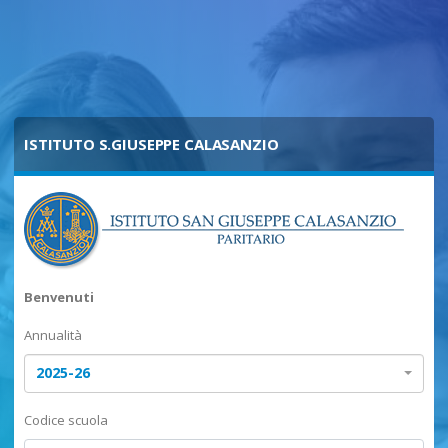
ISTITUTO S.GIUSEPPE CALASANZIO
Benvenuti
Annualità
2025-26
Codice scuola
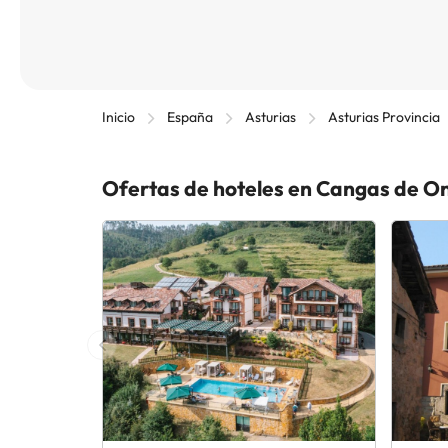
Inicio
España
Asturias
Asturias Provincia
Ofertas de hoteles en Cangas de On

**What needs to be done**
Take the entries shown above and quote them verbatim, passing over the pictures.

**Task result**
ISTITUTO S.GIUSEPPE CALASANZIO
Benvenuti
Annualità
2025-26
Codice scuola
Inicio
España
Asturias
Asturias Provincia
Ofertas de hoteles en Cangas de On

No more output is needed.